Task description –
From the following material, say how many lines have "ЗероП" in them; write only the number.

Input –
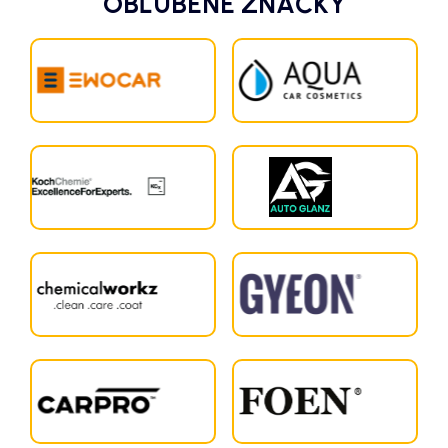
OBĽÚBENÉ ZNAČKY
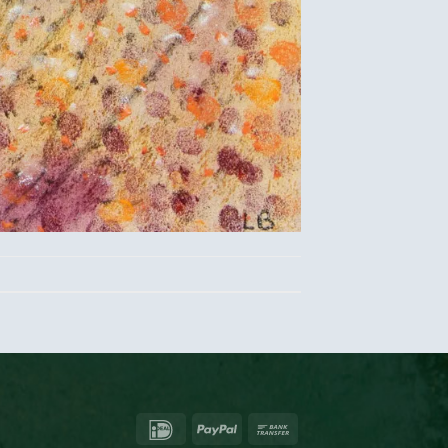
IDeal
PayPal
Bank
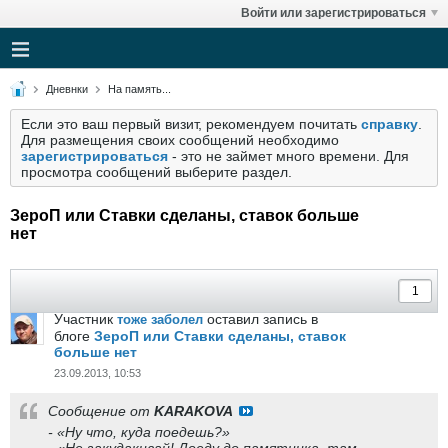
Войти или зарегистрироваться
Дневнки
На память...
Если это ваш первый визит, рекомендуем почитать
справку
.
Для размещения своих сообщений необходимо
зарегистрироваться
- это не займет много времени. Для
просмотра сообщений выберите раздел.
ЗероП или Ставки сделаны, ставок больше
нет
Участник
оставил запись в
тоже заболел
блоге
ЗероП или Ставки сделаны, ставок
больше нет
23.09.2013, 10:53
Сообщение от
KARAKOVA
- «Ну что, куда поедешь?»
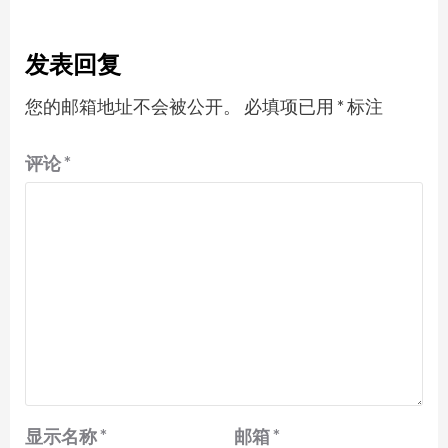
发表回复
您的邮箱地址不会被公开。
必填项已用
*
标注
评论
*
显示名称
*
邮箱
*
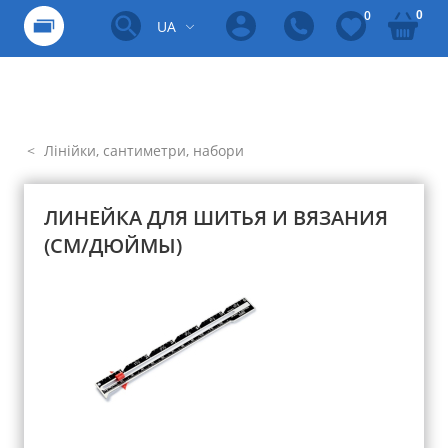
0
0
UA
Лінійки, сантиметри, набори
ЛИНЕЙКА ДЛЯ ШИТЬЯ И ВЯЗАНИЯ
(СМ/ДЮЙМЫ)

Exercise answer –
2